Lat Pull Down Machine Exercises: Seated Lat Pull Down

If you are trying to figure out a balanced workout routine and you’re looking for an exercise to strengthen and tone your upper back muscles, the lat pull down exercise can accomplish just that.


In order to perform a lat pull down you are going to need to use a lat pull down machine with an accompanying bench.

Performing the Exercise

Any strength training exercise that you perform should be done in a very controlled manner. You should have complete control over the movement at all times. To get into the starting position you need to sit up straight on a bench and grasp the lat bar above you. Your arms should be just a bit wider than shoulder-width apart, and the palms of your hands should be facing forward. To begin the move, tilt your head back just a bit and pull the bar down to your chest leading with your lats first. Arch your back just slightly while you exhale. Next you’ll slowly raise the bar back up and inhale. This is equal to one full repetition. Try to complete two to three sets of 12 to 15 repetitions.

Muscles Used

The main muscle group you are using is your lats, or Lattissimus Dorsi. These are the upper muscles in your back. You also use your biceps and exterior deltoids.

Preventing Injury

Injuries occur more often than they should during weight training and it’s usually due to improper form or using a weight that is too heavy.

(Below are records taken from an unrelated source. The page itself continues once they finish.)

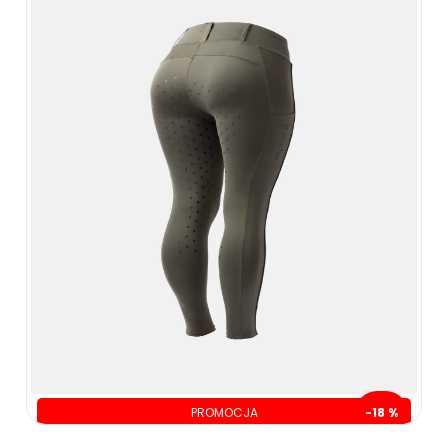
PROMOCJA
-18 %
oszczędzasz: 40.00 zł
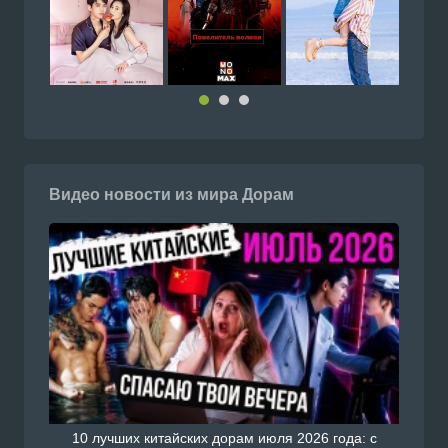
Видео новости из мира Дорам
10 лучших китайских дорам июля 2026 года: с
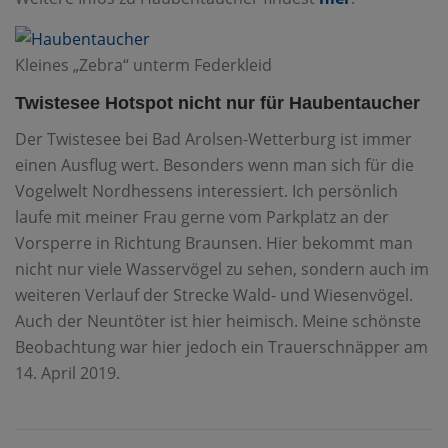
Kleines „Zebra“ unterm Federkleid
Twistesee Hotspot nicht nur für Haubentaucher
Der Twistesee bei Bad Arolsen-Wetterburg ist immer
einen Ausflug wert. Besonders wenn man sich für die
Vogelwelt Nordhessens interessiert. Ich persönlich
laufe mit meiner Frau gerne vom Parkplatz an der
Vorsperre in Richtung Braunsen. Hier bekommt man
nicht nur viele Wasservögel zu sehen, sondern auch im
weiteren Verlauf der Strecke Wald- und Wiesenvögel.
Auch der Neuntöter ist hier heimisch. Meine schönste
Beobachtung war hier jedoch ein Trauerschnäpper am
14. April 2019.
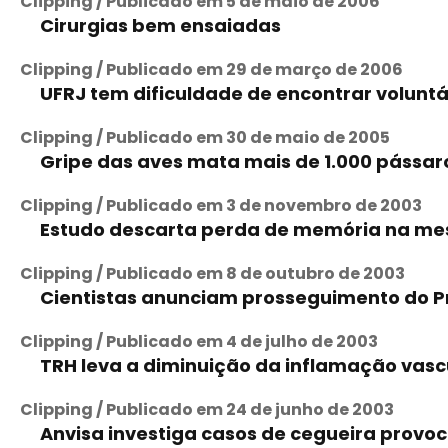
Clipping / Publicado em 5 de maio de 2006
Cirurgias bem ensaiadas
Clipping / Publicado em 29 de março de 2006
UFRJ tem dificuldade de encontrar voluntá
Clipping / Publicado em 30 de maio de 2005
Gripe das aves mata mais de 1.000 pássar
Clipping / Publicado em 3 de novembro de 2003
Estudo descarta perda de memória na m
Clipping / Publicado em 8 de outubro de 2003
Cientistas anunciam prosseguimento do
Clipping / Publicado em 4 de julho de 2003
TRH leva a diminuição da inflamação vas
Clipping / Publicado em 24 de junho de 2003
Anvisa investiga casos de cegueira provo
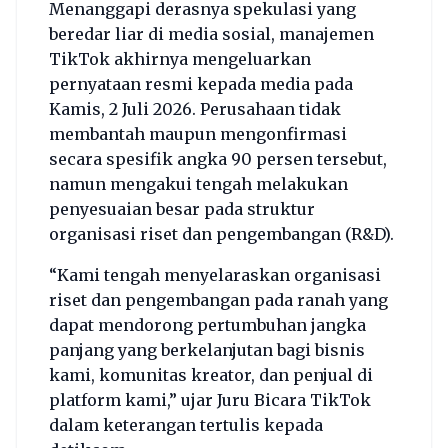
Menanggapi derasnya spekulasi yang
beredar liar di media sosial, manajemen
TikTok akhirnya mengeluarkan
pernyataan resmi kepada media pada
Kamis, 2 Juli 2026. Perusahaan tidak
membantah maupun mengonfirmasi
secara spesifik angka 90 persen tersebut,
namun mengakui tengah melakukan
penyesuaian besar pada struktur
organisasi riset dan pengembangan (R&D).
“Kami tengah menyelaraskan organisasi
riset dan pengembangan pada ranah yang
dapat mendorong pertumbuhan jangka
panjang yang berkelanjutan bagi bisnis
kami, komunitas kreator, dan penjual di
platform kami,” ujar Juru Bicara TikTok
dalam keterangan tertulis kepada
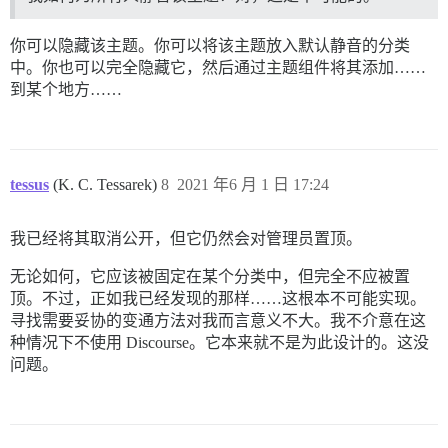
你可以隐藏该主题。你可以将该主题放入默认静音的分类
中。你也可以完全隐藏它，然后通过主题组件将其添加……
到某个地方……
tessus
(K. C. Tessarek)
8
2021 年6 月 1 日 17:24
我已经将其取消公开，但它仍然会对管理员置顶。
无论如何，它应该被固定在某个分类中，但完全不应被置
顶。不过，正如我已经发现的那样……这根本不可能实现。
寻找需要妥协的变通方法对我而言意义不大。我不介意在这
种情况下不使用 Discourse。它本来就不是为此设计的。这没
问题。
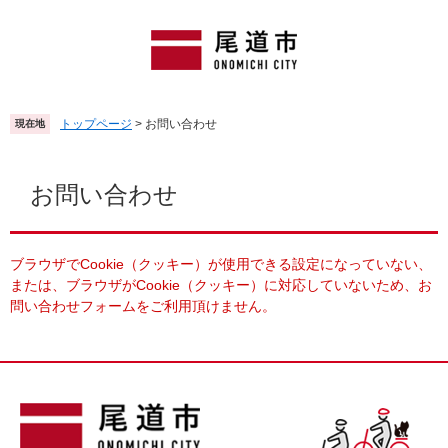
ペ
メ
ー
ニ
ジ
ュ
の
ー
先
を
頭
飛
トップページ
>
お問い合わせ
現在地
で
ば
す
し
本
。
て
文
お問い合わせ
本
文
へ
ブラウザでCookie（クッキー）が使用できる設定になっていない、
または、ブラウザがCookie（クッキー）に対応していないため、お
問い合わせフォームをご利用頂けません。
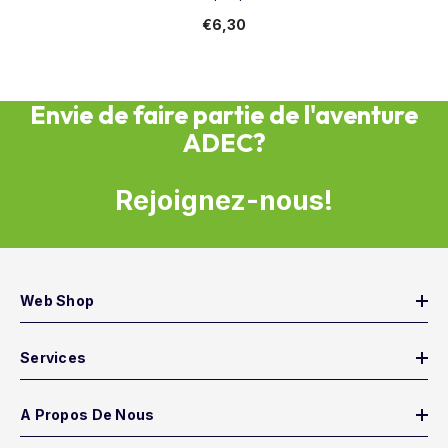
€6,30
Envie de faire partie de l'aventure
ADEC?
Rejoignez-nous!
Web Shop
Services
A Propos De Nous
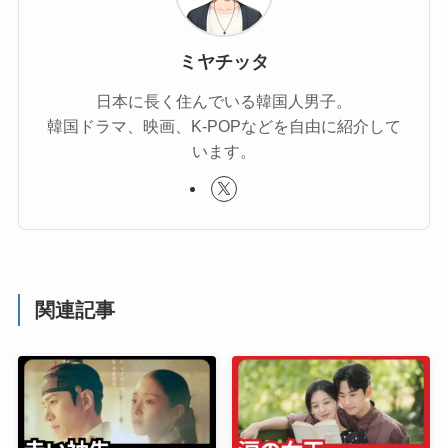
ミヤチッタ
日本に長く住んでいる韓国人男子。
韓国ドラマ、映画、K-POPなどを自由に紹介して
います。
関連記事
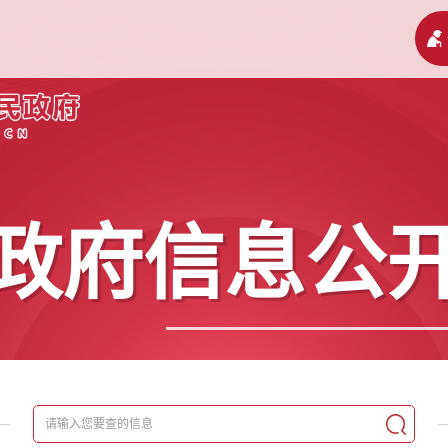
政府信息公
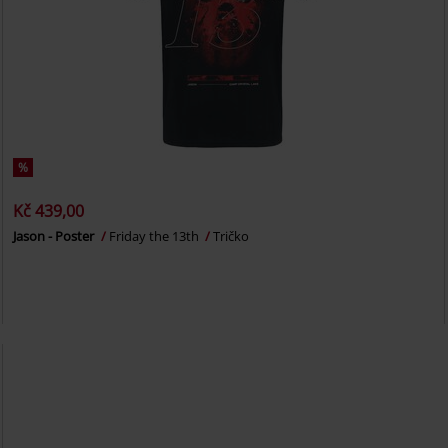
%
Kč 439,00
Jason - Poster
Friday the 13th
Tričko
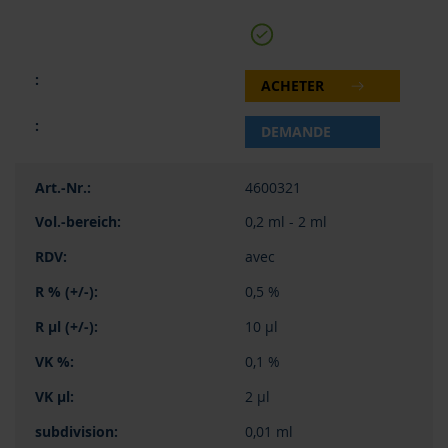
ACHETER
DEMANDE
4600321
0,2 ml - 2 ml
avec
0,5 %
10 µl
0,1 %
2 µl
0,01 ml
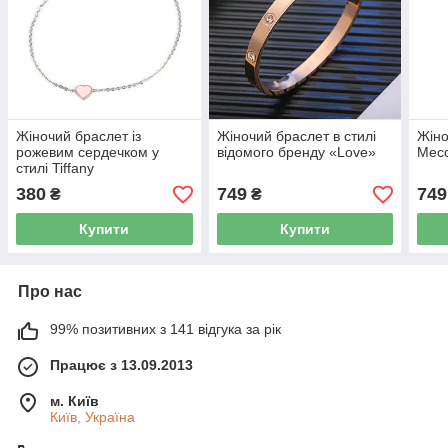
Жіночий браслет із
Жіночий браслет в стилі
Жіно
рожевим сердечком у
відомого бренду «Love»
Месс
стилі Tiffany
380
749
749
₴
₴
Купити
Купити
Про нас
99% позитивних з 141 відгука за рік
Працює з 13.09.2013
м. Київ
Київ, Україна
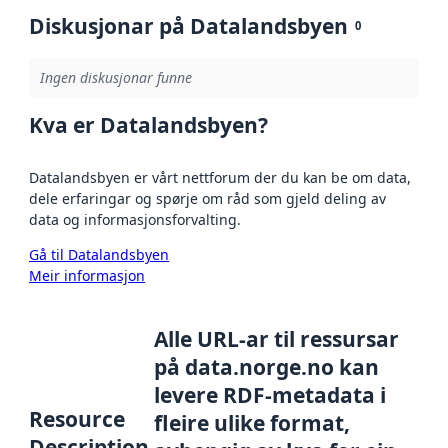
Diskusjonar på Datalandsbyen
0
Ingen diskusjonar funne
Kva er Datalandsbyen?
Datalandsbyen er vårt nettforum der du kan be om data,
dele erfaringar og spørje om råd som gjeld deling av
data og informasjonsforvalting.
Gå til Datalandsbyen
Meir informasjon
Alle URL-ar til ressursar
på data.norge.no kan
levere RDF-metadata i
Resource
fleire ulike format,
Description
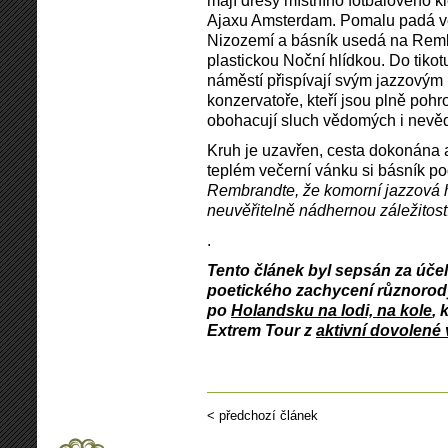
Ajaxu Amsterdam. Pomalu padá ve
Nizozemí a básník usedá na Remb
plastickou Noční hlídkou. Do tiko
náměstí přispívají svým jazzovým
konzervatoře, kteří jsou plně pohr
obohacují sluch vědomých i nevě
Kruh je uzavřen, cesta dokonána 
teplém večerní vánku si básník po
Rembrandte, že komorní jazzová h
neuvěřitelně nádhernou záležitost
.
Tento článek byl sepsán za úče
poetického zachycení různorodý
po
Holandsku na lodi, na kole
, 
Extrem Tour z
aktivní dovolené
< předchozí článek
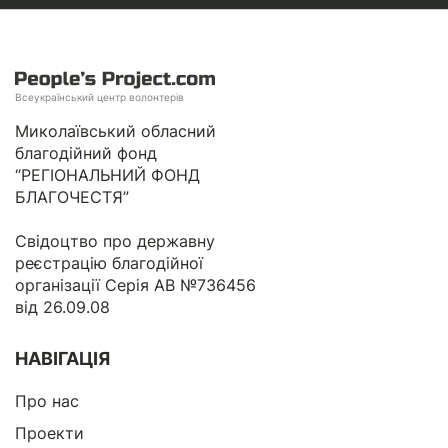
Всеукраїнський центр волонтерів
Миколаївський обласний
благодійний фонд
“РЕГІОНАЛЬНИЙ ФОНД
БЛАГОЧЕСТЯ”
Свідоцтво про державну
реєстрацію благодійної
організації Серія АВ №736456
від 26.09.08
НАВІГАЦІЯ
Про нас
Проекти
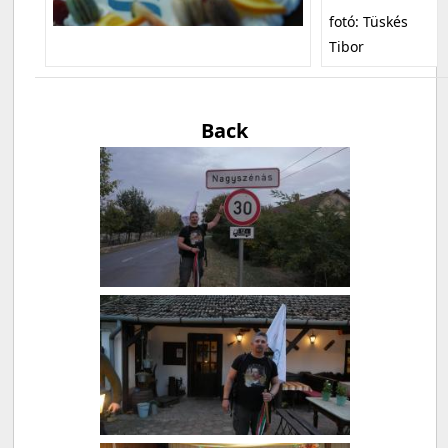
fotó: Tüskés
Tibor
Back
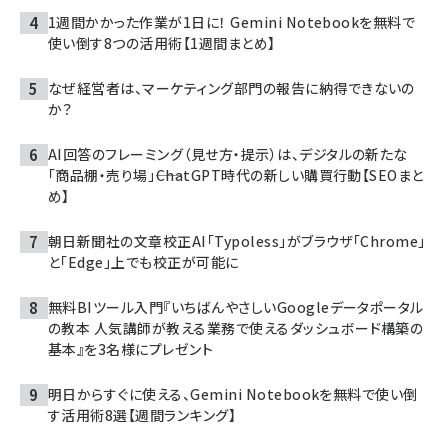
1週間かかった作業が1日に！ Gemini Notebookを無料で
使い倒す8つの活用術【1週間まとめ】
なぜ経営者は、マーケティング部門の報告に納得できないの
か？
AI回答のフレーミング（見せ方・提示）は、デジタルの新たな
「商品棚・売り場」――ChatGPT時代の新しい購買行動【SEOまと
め】
朝日新聞社の文章校正AI「Typoless」がブラウザ「Chrome」
と「Edge」上でも校正が可能に
無料BIツール入門『いちばんやさしいGoogleデータポータル
の教本 人気講師が教える業務で使えるダッシュボード構築の
基本』を3名様にプレゼント
明日からすぐに使える、Gemini Notebookを無料で使い倒
す活用術8選【週間ランキング】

To help prevent injury, use a comfortable weight that isn’t too heavy and avoid using any swinging motion. Concentrate on using your lats to complete this seated lat pull down move.

Increasing Difficulty

When you grow accustomed to this exercise you may want to increase the difficulty, which can be done a number of ways. One way is to sit on a stability ball instead of a bench. Another way to increase difficulty is by shortening rest periods between each set.